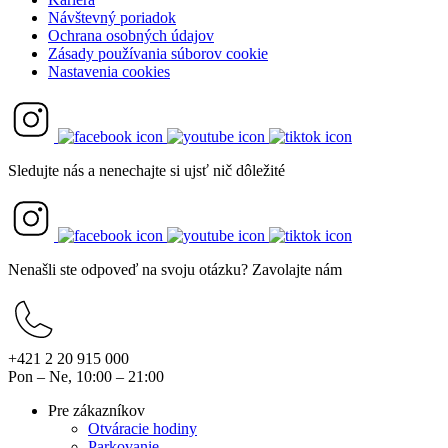
Návštevný poriadok
Ochrana osobných údajov
Zásady používania súborov cookie
Nastavenia cookies
Sledujte nás a nenechajte si ujsť nič dôležité
Nenašli ste odpoveď na svoju otázku? Zavolajte nám
+421 2 20 915 000
Pon – Ne, 10:00 – 21:00
Pre zákazníkov
Otváracie hodiny
Parkovanie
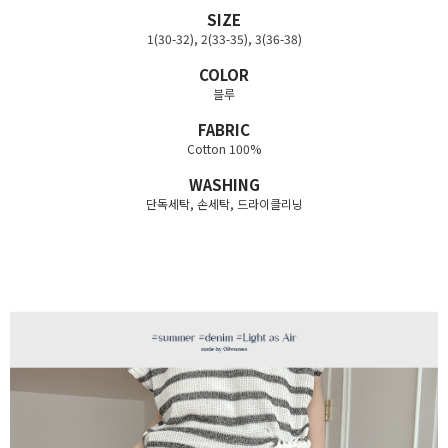
SIZE
1(30-32), 2(33-35), 3(36-38)
COLOR
블루
FABRIC
Cotton 100%
WASHING
단독세탁, 손세탁, 드라이클리닝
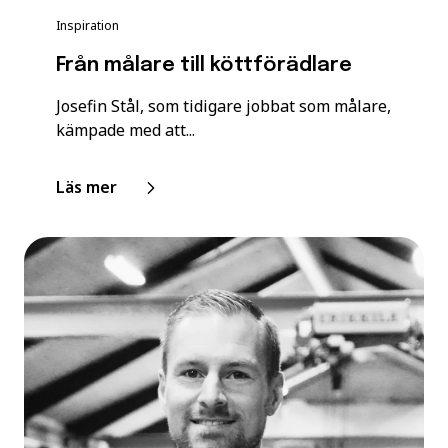
Inspiration
Från målare till köttförädlare
Josefin Stål, som tidigare jobbat som målare,
kämpade med att...
Läs mer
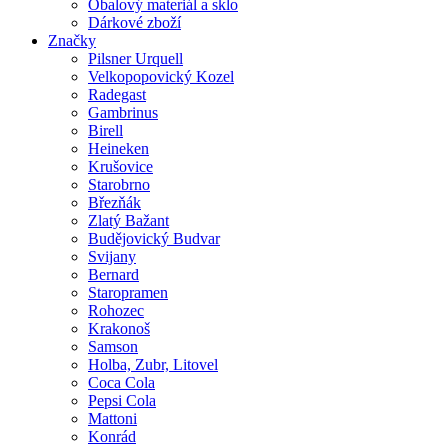
Obalový materiál a sklo
Dárkové zboží
Značky
Pilsner Urquell
Velkopopovický Kozel
Radegast
Gambrinus
Birell
Heineken
Krušovice
Starobrno
Březňák
Zlatý Bažant
Budějovický Budvar
Svijany
Bernard
Staropramen
Rohozec
Krakonoš
Samson
Holba, Zubr, Litovel
Coca Cola
Pepsi Cola
Mattoni
Konrád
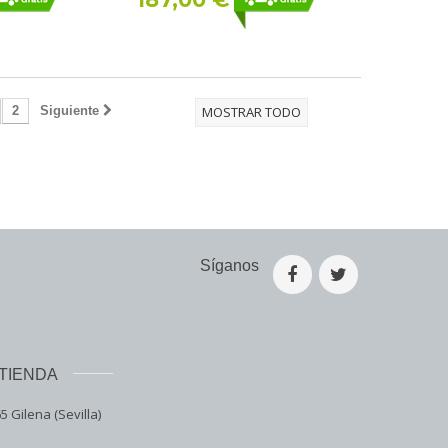
2
Siguiente
MOSTRAR TODO
Síganos
TIENDA
5 Gilena (Sevilla)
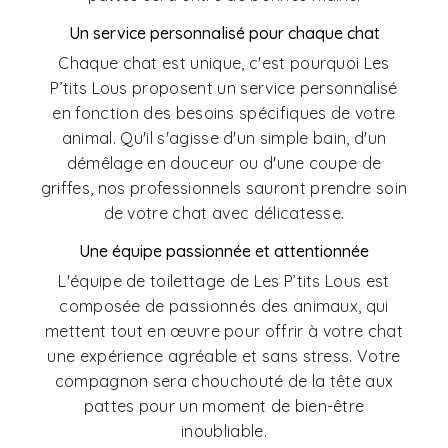
Un service personnalisé pour chaque chat
Chaque chat est unique, c'est pourquoi Les
P’tits Lous proposent un service personnalisé
en fonction des besoins spécifiques de votre
animal. Qu'il s'agisse d'un simple bain, d'un
démêlage en douceur ou d'une coupe de
griffes, nos professionnels sauront prendre soin
de votre chat avec délicatesse.
Une équipe passionnée et attentionnée
L'équipe de toilettage de Les P’tits Lous est
composée de passionnés des animaux, qui
mettent tout en œuvre pour offrir à votre chat
une expérience agréable et sans stress. Votre
compagnon sera chouchouté de la tête aux
pattes pour un moment de bien-être
inoubliable.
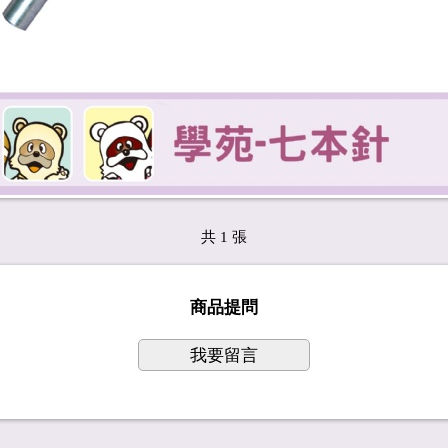
共 1 張
商品提問
我要留言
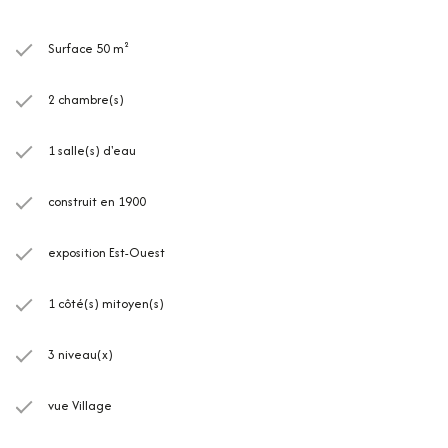
Surface 50 m²
2 chambre(s)
1 salle(s) d'eau
construit en 1900
exposition Est-Ouest
1 côté(s) mitoyen(s)
3 niveau(x)
vue Village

What the exercise asks: Would you output each entry exactly and leave the pictures behind?

Result:
Návštevný poriadok
Ochrana osobných údajov
Zásady používania súborov cookie
Nastavenia cookies
Sledujte nás a nenechajte si ujsť nič dôležité
Nenašli ste odpoveď na svoju otázku? Zavolajte nám
+421 2 20 915 000
Pon – Ne, 10:00 – 21:00
Pre zákazníkov
Otváracie hodiny
Parkovanie
SIZE
1(30-32), 2(33-35), 3(36-38)
COLOR
블루
FABRIC
Cotton 100%
WASHING
단독세탁, 손세탁, 드라이클리닝
Inspiration
Från målare till köttförädlare
Josefin Stål, som tidigare jobbat som målare,
kämpade med att...
Läs mer
Obalový materiál a sklo
Dárkové zboží
Značky
Pilsner Urquell
Velkopopovický Kozel
Radegast
Gambrinus
Birell
Heineken
Krušovice
Starobrno
Březňák
Zlatý Bažant
Budějovický Budvar
Svijany
Bernard
Staropramen
Rohozec
Krakonoš
Samson
Holba, Zubr, Litovel
Coca Cola
Pepsi Cola
Mattoni
Konrád
2
Siguiente
MOSTRAR TODO
Síganos
TIENDA
5 Gilena (Sevilla)
Un service personnalisé pour chaque chat
Chaque chat est unique, c'est pourquoi Les
P’tits Lous proposent un service personnalisé
en fonction des besoins spécifiques de votre
animal. Qu'il s'agisse d'un simple bain, d'un
démêlage en douceur ou d'une coupe de
griffes, nos professionnels sauront prendre soin
de votre chat avec délicatesse.
Une équipe passionnée et attentionnée
L'équipe de toilettage de Les P’tits Lous est
composée de passionnés des animaux, qui
mettent tout en œuvre pour offrir à votre chat
une expérience agréable et sans stress. Votre
compagnon sera chouchouté de la tête aux
pattes pour un moment de bien-être
inoubliable.
共 1 張
商品提問
我要留言
Surface 50 m²
2 chambre(s)
1 salle(s) d'eau
construit en 1900
exposition Est-Ouest
1 côté(s) mitoyen(s)
3 niveau(x)
vue Village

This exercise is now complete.